------ Available data
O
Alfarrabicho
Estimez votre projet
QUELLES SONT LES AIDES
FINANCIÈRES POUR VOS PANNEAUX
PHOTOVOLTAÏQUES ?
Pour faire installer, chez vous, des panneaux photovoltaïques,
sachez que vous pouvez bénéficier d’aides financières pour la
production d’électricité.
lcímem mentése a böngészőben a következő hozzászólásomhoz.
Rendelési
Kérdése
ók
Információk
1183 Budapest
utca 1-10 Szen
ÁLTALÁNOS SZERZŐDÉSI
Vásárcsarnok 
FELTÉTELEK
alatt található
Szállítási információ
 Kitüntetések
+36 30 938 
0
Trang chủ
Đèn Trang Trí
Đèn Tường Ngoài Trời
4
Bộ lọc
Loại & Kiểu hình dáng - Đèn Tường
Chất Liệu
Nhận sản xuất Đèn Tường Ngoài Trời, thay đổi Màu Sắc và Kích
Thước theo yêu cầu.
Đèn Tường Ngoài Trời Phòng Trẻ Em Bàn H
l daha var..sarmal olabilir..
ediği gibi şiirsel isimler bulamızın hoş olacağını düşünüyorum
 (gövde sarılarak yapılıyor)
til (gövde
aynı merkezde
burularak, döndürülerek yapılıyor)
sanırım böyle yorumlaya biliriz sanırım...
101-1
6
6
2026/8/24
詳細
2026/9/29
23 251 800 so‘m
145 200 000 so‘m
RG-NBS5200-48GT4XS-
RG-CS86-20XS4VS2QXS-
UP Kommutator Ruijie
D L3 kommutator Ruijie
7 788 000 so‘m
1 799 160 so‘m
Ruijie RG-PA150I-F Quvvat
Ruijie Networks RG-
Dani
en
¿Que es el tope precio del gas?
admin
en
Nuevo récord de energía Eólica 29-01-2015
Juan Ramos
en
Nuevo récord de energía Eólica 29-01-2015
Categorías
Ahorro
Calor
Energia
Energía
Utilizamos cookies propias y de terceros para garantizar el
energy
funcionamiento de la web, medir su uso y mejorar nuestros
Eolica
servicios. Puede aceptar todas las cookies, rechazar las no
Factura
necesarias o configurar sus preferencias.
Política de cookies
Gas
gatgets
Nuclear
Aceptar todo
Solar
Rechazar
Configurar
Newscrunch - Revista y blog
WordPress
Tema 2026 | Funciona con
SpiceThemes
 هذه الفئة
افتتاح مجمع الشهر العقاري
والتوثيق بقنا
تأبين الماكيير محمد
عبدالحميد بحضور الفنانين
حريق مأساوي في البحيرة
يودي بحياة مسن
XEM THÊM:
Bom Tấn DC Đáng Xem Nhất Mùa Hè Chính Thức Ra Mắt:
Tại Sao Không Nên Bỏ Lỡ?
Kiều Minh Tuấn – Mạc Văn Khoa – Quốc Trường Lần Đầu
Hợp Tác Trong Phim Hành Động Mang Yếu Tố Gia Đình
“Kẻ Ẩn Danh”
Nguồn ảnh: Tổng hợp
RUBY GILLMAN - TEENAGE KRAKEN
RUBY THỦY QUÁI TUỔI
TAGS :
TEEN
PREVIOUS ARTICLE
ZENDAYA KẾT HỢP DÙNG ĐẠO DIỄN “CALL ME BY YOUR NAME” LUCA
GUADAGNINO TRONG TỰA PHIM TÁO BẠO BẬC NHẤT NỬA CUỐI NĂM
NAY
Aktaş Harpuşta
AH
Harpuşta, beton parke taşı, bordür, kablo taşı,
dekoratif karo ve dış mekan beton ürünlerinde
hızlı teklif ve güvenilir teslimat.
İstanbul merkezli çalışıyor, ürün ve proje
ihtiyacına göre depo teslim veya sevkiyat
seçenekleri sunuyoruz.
------------
Every line of the records above needs to be given again exactly.

O
Alfarrabicho
Estimez votre projet
QUELLES SONT LES AIDES
FINANCIÈRES POUR VOS PANNEAUX
PHOTOVOLTAÏQUES ?
Pour faire installer, chez vous, des panneaux photovoltaïques,
sachez que vous pouvez bénéficier d’aides financières pour la
production d’électricité.
lcímem mentése a böngészőben a következő hozzászólásomhoz.
Rendelési
Kérdése
ók
Információk
1183 Budapest
utca 1-10 Szen
ÁLTALÁNOS SZERZŐDÉSI
Vásárcsarnok 
FELTÉTELEK
alatt található
Szállítási információ
 Kitüntetések
+36 30 938 
0
Trang chủ
Đèn Trang Trí
Đèn Tường Ngoài Trời
4
Bộ lọc
Loại & Kiểu hình dáng - Đèn Tường
Chất Liệu
Nhận sản xuất Đèn Tường Ngoài Trời, thay đổi Màu Sắc và Kích
Thước theo yêu cầu.
Đèn Tường Ngoài Trời Phòng Trẻ Em Bàn H
l daha var..sarmal olabilir..
ediği gibi şiirsel isimler bulamızın hoş olacağını düşünüyorum
 (gövde sarılarak yapılıyor)
til (gövde
aynı merkezde
burularak, döndürülerek yapılıyor)
sanırım böyle yorumlaya biliriz sanırım...
101-1
6
6
2026/8/24
詳細
2026/9/29
23 251 800 so‘m
145 200 000 so‘m
RG-NBS5200-48GT4XS-
RG-CS86-20XS4VS2QXS-
UP Kommutator Ruijie
D L3 kommutator Ruijie
7 788 000 so‘m
1 799 160 so‘m
Ruijie RG-PA150I-F Quvvat
Ruijie Networks RG-
Dani
en
¿Que es el tope precio del gas?
admin
en
Nuevo récord de energía Eólica 29-01-2015
Juan Ramos
en
Nuevo récord de energía Eólica 29-01-2015
Categorías
Ahorro
Calor
Energia
Energía
Utilizamos cookies propias y de terceros para garantizar el
energy
funcionamiento de la web, medir su uso y mejorar nuestros
Eolica
servicios. Puede aceptar todas las cookies, rechazar las no
Factura
necesarias o configurar sus preferencias.
Política de cookies
Gas
gatgets
Nuclear
Aceptar todo
Solar
Rechazar
Configurar
Newscrunch - Revista y blog
WordPress
Tema 2026 | Funciona con
SpiceThemes
 هذه الفئة
افتتاح مجمع الشهر العقاري
والتوثيق بقنا
تأبين الماكيير محمد
عبدالحميد بحضور الفنانين
حريق مأساوي في البحيرة
يودي بحياة مسن
XEM THÊM:
Bom Tấn DC Đáng Xem Nhất Mùa Hè Chính Thức Ra Mắt:
Tại Sao Không Nên Bỏ Lỡ?
Kiều Minh Tuấn – Mạc Văn Khoa – Quốc Trường Lần Đầu
Hợp Tác Trong Phim Hành Động Mang Yếu Tố Gia Đình
“Kẻ Ẩn Danh”
Nguồn ảnh: Tổng hợp
RUBY GILLMAN - TEENAGE KRAKEN
RUBY THỦY QUÁI TUỔI
TAGS :
TEEN
PREVIOUS ARTICLE
ZENDAYA KẾT HỢP DÙNG ĐẠO DIỄN “CALL ME BY YOUR NAME” LUCA
GUADAGNINO TRONG TỰA PHIM TÁO BẠO BẬC NHẤT NỬA CUỐI NĂM
NAY
Aktaş Harpuşta
AH
Harpuşta, beton parke taşı, bordür, kablo taşı,
dekoratif karo ve dış mekan beton ürünlerinde
hızlı teklif ve güvenilir teslimat.
İstanbul merkezli çalışıyor, ürün ve proje
ihtiyacına göre depo teslim veya sevkiyat
seçenekleri sunuyoruz.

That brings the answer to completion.